Each model’s tachymeter scale bears the athlete’s nickname: “Il Campionissimo” (Champion of Champions) for Coppi and “L’Intramontabile” (The Timeless One) for Bartali. Their signatures appear at 6 o’clock. Both watches have 41 mm cases, are powered by the in-house Calibre B01 with an approximate 70-hour power reserve, and are limited to 750 units each.
2025: A Top Time Special Edition for the 125th Anniversary of FC Bayern Munich Ref. AB01769A1G1X1
When Breitling announced last year that it would become the official timekeeper of FC Bayern Munich, the question arose as to how this partnership would be reflected in a watch. The answer comes in the form of the Breitling Top Time B01 125 Years FC Bayern Munich Limited Edition (Ref. AB01769A1G1X1), released to mark the club’s 125th anniversary. The watch incorporates a range of FC Bayern references, extending from the dial and movement to the strap.

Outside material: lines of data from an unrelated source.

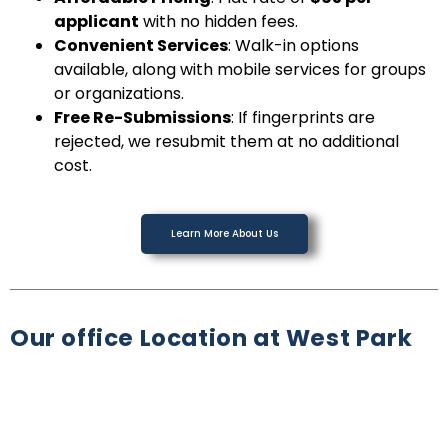
applicant
with no hidden fees.
Convenient Services
: Walk-in options
available, along with mobile services for groups
or organizations.
Free Re-Submissions
: If fingerprints are
rejected, we resubmit them at no additional
cost.
Learn More About Us
Our office Location at West Park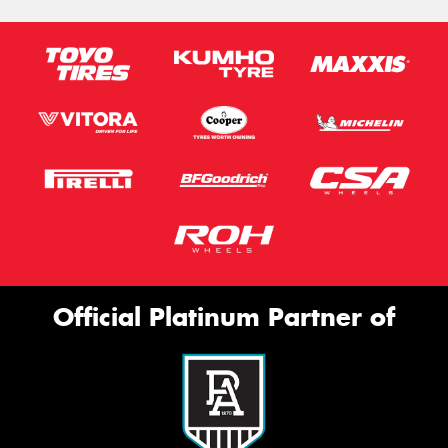
Official Platinum Partner of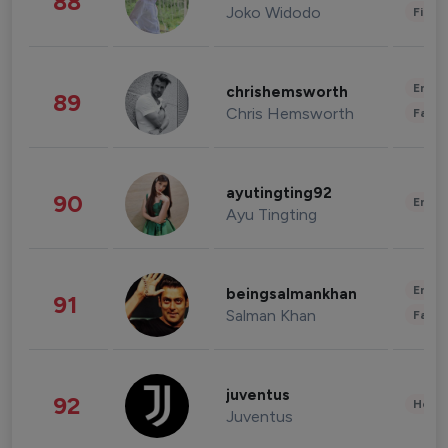
88
Joko Widodo
Finan
Enter
chrishemsworth
89
Chris Hemsworth
Fashi
ayutingting92
90
Enter
Ayu Tingting
Enter
beingsalmankhan
91
Salman Khan
Fashi
juventus
92
Healt
Juventus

The majority of the visual cues can be found on the silver dial, which features a combination of brushed and matte finishes arranged in a diamond pattern that echoes the club’s crest – itself derived from the blue-and-white lozenges of the Bavarian flag. Additional details include sub-dials at 9 and 3 o’clock for small seconds and chronograph minutes, both rendered in burgundy red, as is the outer tachymeter scale. The chronograph seconds hand is finished in the distinctive red tone associated with the club’s logo, while the area above 6 o’clock displays the FC Bayern Munich name and official anniversary emblem.

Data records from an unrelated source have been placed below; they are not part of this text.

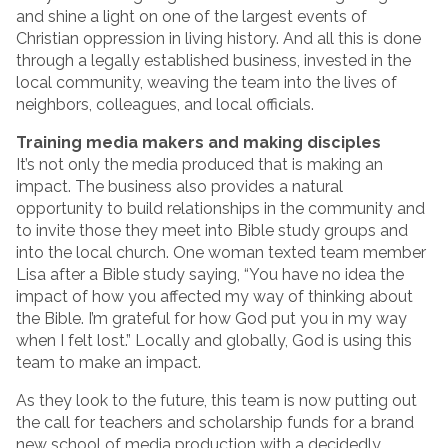
and shine a light on one of the largest events of
Christian oppression in living history. And all this is done
through a legally established business, invested in the
local community, weaving the team into the lives of
neighbors, colleagues, and local officials.
Training media makers and making disciples
It’s not only the media produced that is making an
impact. The business also provides a natural
opportunity to build relationships in the community and
to invite those they meet into Bible study groups and
into the local church. One woman texted team member
Lisa after a Bible study saying, “You have no idea the
impact of how you affected my way of thinking about
the Bible. I’m grateful for how God put you in my way
when I felt lost.” Locally and globally, God is using this
team to make an impact.
As they look to the future, this team is now putting out
the call for teachers and scholarship funds for a brand
new school of media production with a decidedly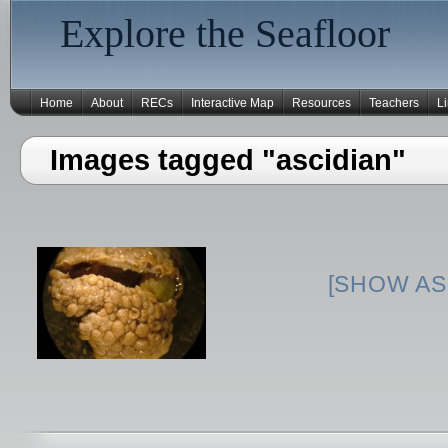
Explore the Seafloor
Home
About
RECs
Interactive Map
Resources
Teachers
L
Images tagged "ascidian"
[SHOW AS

The stainless steel case measures 41 mm in diameter and 13.3 mm in height, with a water resistance of 10 bar (100 metres). Vintage-style pump pushers were used to underline the watch’s retro styling. The sapphire caseback reveals the in-house B01 calibre, which features the official 125th anniversary logo of the club. The COSC-certified movement offers a power reserve of approximately 70 hours and beats at 28,800 vibrations per hour.
The Breitling Top Time FC Bayern Munich special edition is limited to 125 pieces in reference to the anniversary year. It is available exclusively at Breitling boutiques in Munich, Berlin (Kurfürstendamm and Mitte), and Düsseldorf. Upon request, it may also be obtained from other Breitling boutiques in Germany and selected retail partners in Munich. The retail price is €7,250.